Evaluating the Limit $\frac{0}{0}$: Can Someone Help?

[quasar987]

Can someone see how to do this? Here's what I have so far

Evaluate

$$\lim_{x\rightarrow 1}\frac{\sqrt[3]{x}-1}{x-1}$$

This is an indeterminate form $\frac{0}{0}$. Let's multiply by the conjugate 2 times.

$$\lim_{x\rightarrow 1}\frac{\sqrt[3]{x}-1}{x-1} = \lim_{x\rightarrow 1}\frac{\sqrt[3]{x}-1}{x-1} \frac{\sqrt[3]{x}+1}{\sqrt[3]{x}+1}\frac{\sqrt[3]{x}+1}{\sqrt[3]{x}+1} = \lim_{x\rightarrow 1}\frac{(x-1)+\sqrt[3]{x^2}-\sqrt[3]{x}}{(x-1)(\sqrt[3]{x}+1)^2}$$

I have tried going farther, setting $y = \sqrt[3]{x}$ but it's not coming to anything.

 

[Galileo]

Making the substitution $y = \sqrt[3]{x}$ is the right idea.
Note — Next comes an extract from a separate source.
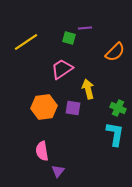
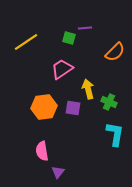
green cross: moved 9 px left, 6 px up
purple triangle: moved 1 px down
Notice y=1 is a root of $y^3-1$. See if you can factor out (y-1).
It'll give an expression that is probably familiar.

 

[quasar987]

In terms of y, it's

$$\frac{y^3+y^2-y-1}{(y^3-1)(y+1)^2}$$

or

$$\frac{(y^2-1)(y+1)}{(y^3-1)(y+1)^2} = \frac{(y^2-1)}{(y^3-1)(y+1)}$$

I really don't see how to progress from there.

 

[Justin Lazear]

Don't bother rationalizing it. Just make the substitution straight off.

$$\lim_{x\rightarrow 1}\frac{\sqrt[3]{x}-1}{x-1} = \lim_{y \to 1} \frac{y - 1}{y^3 - 1}$$

--Justin

 

[quasar987]

I'm afraid this isn't inspiring me much more.

 

[Justin Lazear]

Can you factor $y^3 - 1$ such that something cancels? Heck, there's only one way to factor $y^3 - 1$ either way, so why don't you give it a shot?

After you factor and cancel, does the indeterminance issue remain?

--Justin

 

[quasar987]

Sorry, I was sure I had tried that before but that it led to nothing. Actually I had but I'd made a mistake in the division. Anyway, thanks a lot.

 

[Leong]

From your post #3,
$$\frac{(y^2-1)(y+1)}{(y^3-1)(y+1)^2} = \frac{(y^2-1)}{(y^3-1)(y+1)}$$

$$=\frac{(y+1)(y-1)}{(y-1)(y^2+y+1)(y+1)}$$

 

[quasar987]

(I have to type something)

 

[masudr]

Use L'Hopital's Rule

No, no, no! Use L'Hopital's Rule. Whenever a limit is such that an expression becomes an indeterminate form, you should use L'Hopital's Rule, which states that:

$$f(a)=g(a)=0\Rightarrow\lim_{x\rightarrow a}\frac{f(x)}{g(x)} = \lim_{x\rightarrow a}\frac{f'(x)}{g'(x)}$$

What this means is that if you do get an indeterminate form, just differentiate the top and bottom of the fraction, and then try the value of the limit. If it is still an indeterminate form, just keep on differentiating (but this works only if it is an indeterminate form) and trying the value of the limit.

In your case

$$\lim_{x\rightarrow 1}\frac{\sqrt[3]{x}-1}{x-1} = \lim_{x\rightarrow 1}3x^{-2/3} = 3(1)^{-2/3} = \frac{1}{3}$$

which is indeed the correct answer. I am too a university physics student ("college" in America), but I learned this at what we call college (which is basically the course of study before you start university).

Any further questions?

Masud.

 

[quasar987]

I thank you for pointing that out but I should have mentionned that I was not allowed to use L'Hospital's rule yet. This is for an analysis class, not a calculus class, and we haven't gotten to derivatives yet.

I'm sure I'll soon have a lot of further questions though.

I'll post them here in the next few days if you'd like to help.